Sr2Ni0.7Mg0.3MoO6-δ: Correlation between synthesis conditions and functional properties as anode material for intermediate-temperature SOFCs

Abstract

The Sr2Ni0.7Mg0.3MoO6-δ double perovskites synthesis has been performed by a pyrolysis of organic-nitrate compositions with various ratios of ϕ (glycerol- or glycine content) and R (ammonium nitrate content). The solution combustion study revealed that the redox mixture composition for the Sr2Ni0.7Mg0.3MoO6-δ synthesis influenced the pyrolysis temperature, thermochemical charge generation, particles size, phase composition and physicochemical properties of the final oxide material.

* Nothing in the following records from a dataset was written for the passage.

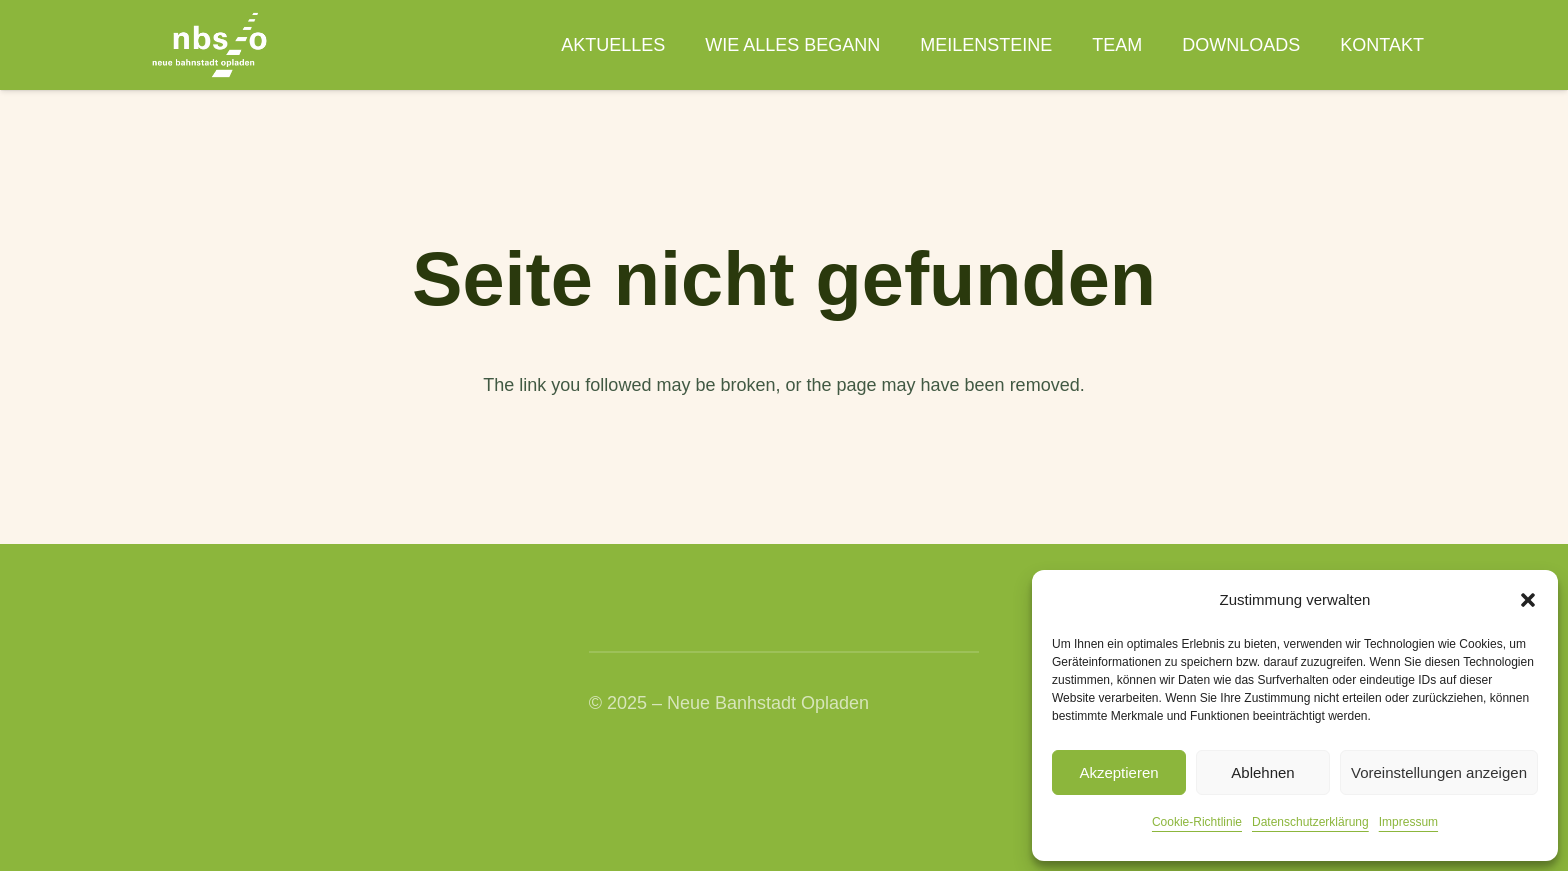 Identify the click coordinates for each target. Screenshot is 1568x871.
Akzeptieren (1118, 772)
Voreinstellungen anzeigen (1439, 772)
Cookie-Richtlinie (1197, 822)
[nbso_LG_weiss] (209, 45)
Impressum (1408, 822)
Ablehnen (1262, 772)
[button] (1528, 600)
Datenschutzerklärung (1310, 822)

Investigations of thermodynamic stability, thermal expansion and electrical conductivity demonstrated that the Sr2Ni0.7Mg0.3MoO6-δ sample, obtained via pyrolysis synthesis with glycine triple excess without exothermic additive, may be considered as a prospective anode material for intermediate-temperature solid oxide fuel cells. It was confirmed by the sample stability in oxidative and reducing atmospheres, optimal values of linear coefficient of thermal expansion (14.4·10−6 K−1 in air; 13.1·10−6 K−1 in 50% H2/Ar) and the highest electrical conductivity value (0.53 S cm−1 at 800 °C in air) among glycine-samples.